A Matter of Character. Robin Lee Hatcher. 2010. May 2010. Zondervan. 352 pages.
Maybe it was time to kill Rawhide Rick. He'd served his purpose, the old rascal. He'd hunted buffalo and fought Indians and stolen gold from hardworking miners and sent men to the gallows. Now might be the time for him to meet his Maker. The trick was deciding how to kill him.
Should Daphne McKinley kill Rawhide Rick? Can Joshua Crawford save him?
The year is 1918. And Daphne is a dime novelist. Of course, at the beginning, when readers first meet her, no one knows she's a published writer. Dime novels aren't necessarily books to be proud of having written, or of having read, after all, whether written by a man or a woman. Her pen name is D.B. Morgan.
Joshua Crawford is an out of work reporter with an agenda. He is the grandson of "Rawhide Rick." His grandfather, Richard Terrell, went by that nickname and Joshua is so not happy with this "D.B. Morgan" for making his grandfather the villain in the McFarland Chronicles. The grandfather he knew was loving, compassionate, generous, kind, good. He's angry, and he's searching for the truth. But first he has to find this D.B. Morgan and have a few choice words.
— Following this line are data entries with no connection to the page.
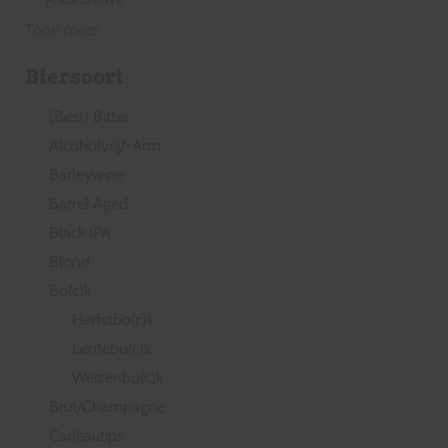
Toon meer
Biersoort
(Best) Bitter
Alcoholvrij/-Arm
Barleywine
Barrel Aged
Black IPA
Blond
Bo(c)k
Herfstbo(c)k
Lentebo(c)k
Weizenbo(c)k
Brut/Champagne
Cadeautips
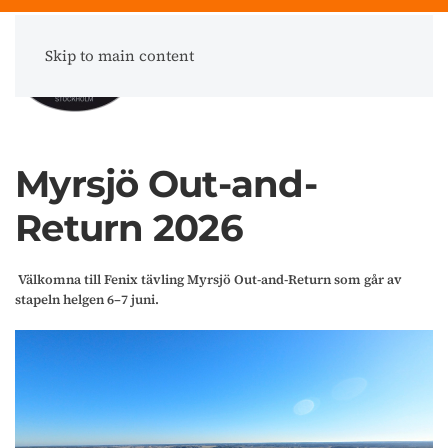
Skip to main content
Meny
Myrsjö Out-and-
Return 2026
Välkomna till Fenix tävling Myrsjö Out-and-Return som går av
stapeln helgen
6–7 juni
.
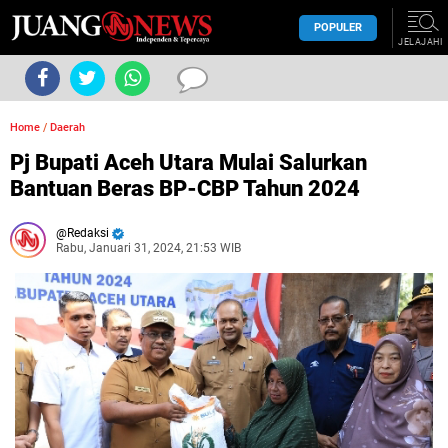
POPULER
JELAJAHI
Home
/
Daerah
Pj Bupati Aceh Utara Mulai Salurkan
Bantuan Beras BP-CBP Tahun 2024
Redaksi
Rabu, Januari 31, 2024, 21:53 WIB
A Matter of Character is the third (and final) book in the Sisters of Bethlehem series by Robin Lee Hatcher. However, each one can be read on its own. I have not read the previous two books, and I did just fine. The three books have overlapping characters, but each is narrated by a different character. It is a romance novel.
I liked this one. I did. It was interesting to see this hero and heroine clash with one another. To see their relationship slowly develop through the weeks and months. I liked the way these two challenged one another.